Exercise inputs ::
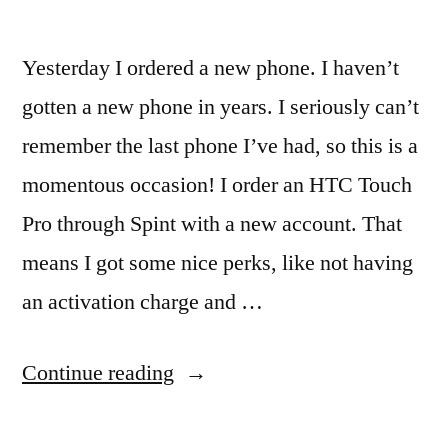
Yesterday I ordered a new phone. I haven’t
gotten a new phone in years. I seriously can’t
remember the last phone I’ve had, so this is a
momentous occasion! I order an HTC Touch
Pro through Spint with a new account. That
means I got some nice perks, like not having
an activation charge and …
“New
Continue reading
Phone!”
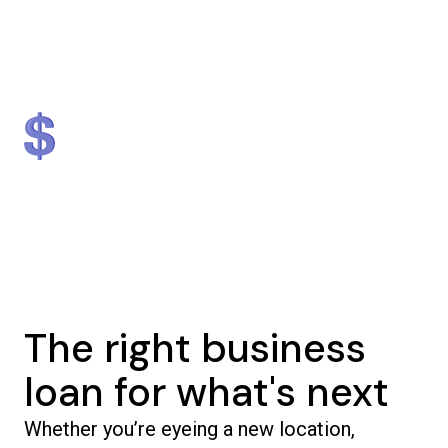
Lender
Nationally
#1 in NJ & #2 in NY
$1.3 billion
5,000+
in loans provided
businesses helped
The right business
loan for what's next
Whether you’re eyeing a new location,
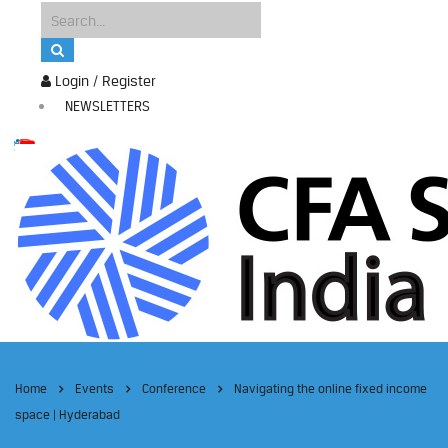
Login / Register
NEWSLETTERS
Home
Events
Conference
Navigating the online fixed income
space | Hyderabad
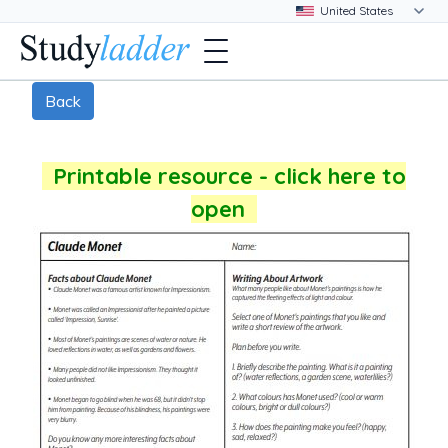
Back
Printable resource - click here to
open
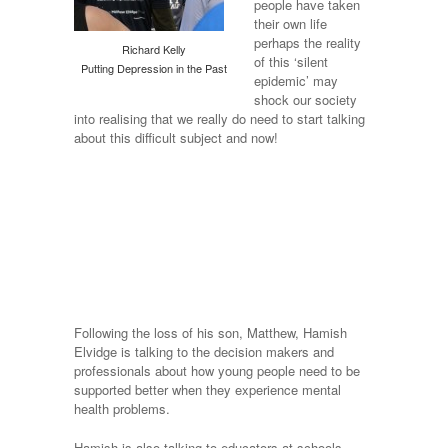
people have taken
their own life
perhaps the reality
Richard Kelly
of this ‘silent
Putting Depression in the Past
epidemic’ may
shock our society
into realising that we really do need to start talking
about this difficult subject and now!
Following the loss of his son, Matthew, Hamish
Elvidge is talking to the decision makers and
professionals about how young people need to be
supported better when they experience mental
health problems.
Hamish is also talking to educators at schools,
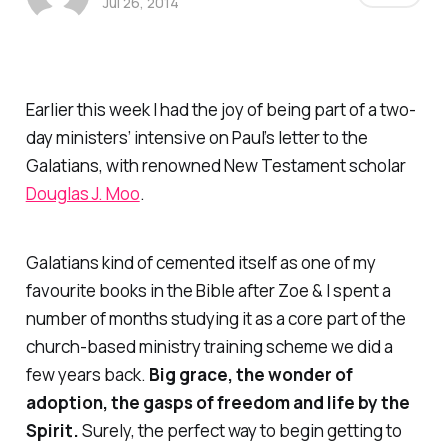
Jul 26, 2014
Earlier this week I had the joy of being part of a two-
day ministers’ intensive on Paul’s letter to the
Galatians, with renowned New Testament scholar
Douglas J. Moo
.
Galatians kind of cemented itself as one of my
favourite books in the Bible after Zoe & I spent a
number of months studying it as a core part of the
church-based ministry training scheme we did a
few years back.
Big grace, the wonder of
adoption, the gasps of freedom and life by the
Spirit.
Surely, the perfect way to begin getting to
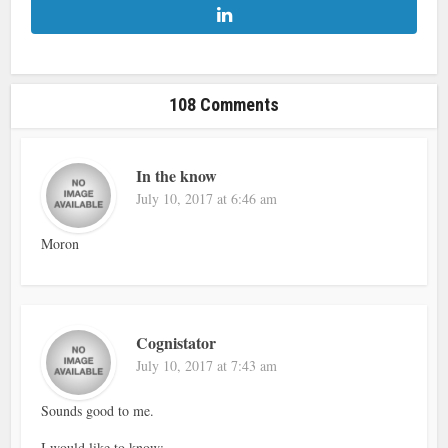
108 Comments
In the know
July 10, 2017 at 6:46 am
Moron
Cognistator
July 10, 2017 at 7:43 am
Sounds good to me.
I would like to know;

What is needed :: Take the line containing "number of months" and every line after it up to the end of the data, and write them out exactly, without the pictures.

Solution below ::
number of months studying it as a core part of the
church-based ministry training scheme we did a
few years back.
Big grace, the wonder of
adoption, the gasps of freedom and life by the
Spirit.
Surely, the perfect way to begin getting to
108 Comments
In the know
July 10, 2017 at 6:46 am
Moron
Cognistator
July 10, 2017 at 7:43 am
Sounds good to me.
I would like to know;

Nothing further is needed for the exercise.